In a surprising move, Gallagher then champions the European Commission, which recently drafted Article 3i (Transparency of proxy advisors) which would require proxy advisors to disclose data about the preparation of their recommendations, including their source and total staff involved, as well as any conflicts of interest. However, the transparency issue has already been dealt with in the US. All the major proxy advisors have been very open about the basis for their voting recommendations and pages and pages of their websites are devoted to disclosing and explaining them. Companies may take issue with them, but that is only possible because of this disclosure.
Also, the SEC released Staff Legal Bulletin No. 20 (SLB 20), which actually reiterates much of what was already stated in the SEC’s 2003 release, except for the following exceptions. First it clarifies that you do not have to vote “every share every time”; secondly, SLB 20 warns that investment advisors should not blindly rely on proxy advisors for advice but should demand that their voting recommendations are based on accurate information and, if determined to be inaccurate, they should be made to correct them.
If corrected information would change the voting recommendation then, of course, proxy advisory firms should be compelled to correct it and change their recommendation. But too often such “errors” are differences of interpretation rather than differences of fact. Glass Lewis may have a different approach to calculating run rates – the proportion of outstanding of equity used up each year in stock awards. But just because a company disagrees with GL’s approach does not mean that GL should change it.
Finally, SLB 20 also requires the disclosure of any significant relationship the proxy advisory firm might have with a company or the sponsor of a shareholder proposal.
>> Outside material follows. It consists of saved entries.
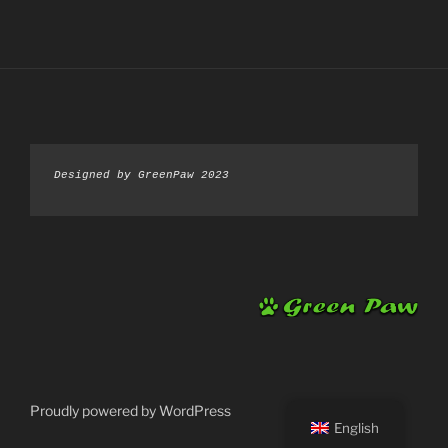
Designed by GreenPaw 2023
Proudly powered by WordPress
English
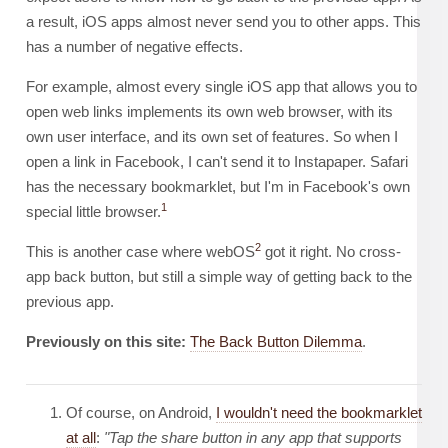
a result, iOS apps almost never send you to other apps. This
has a number of negative effects.
For example, almost every single iOS app that allows you to
open web links implements its own web browser, with its
own user interface, and its own set of features. So when I
open a link in Facebook, I can't send it to Instapaper. Safari
has the necessary bookmarklet, but I'm in Facebook's own
1
special little browser.
2
This is another case where webOS
got it right. No cross-
app back button, but still a simple way of getting back to the
previous app.
Previously on this site:
The Back Button Dilemma
.
Of course, on Android,
I wouldn't need the bookmarklet
at all
:
"Tap the share button in any app that supports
Again this is an appropriate regulation but one which is unlikely to affect any other firm than ISS.
Many of Gallagher’s criticisms smack of paranoia. Of course ISS should sell off its corporate services arm, of course proxy advisory firms make mistakes, of course some of their recommendations are wrong, but that does not mean to say that they are part of plot to destroy corporate America, or corporate anywhere else. They are simply part of the agency relationship between owners and managers and play no more significant part in that relationship than any other party.
Paul Hodgson is an independent governance analyst.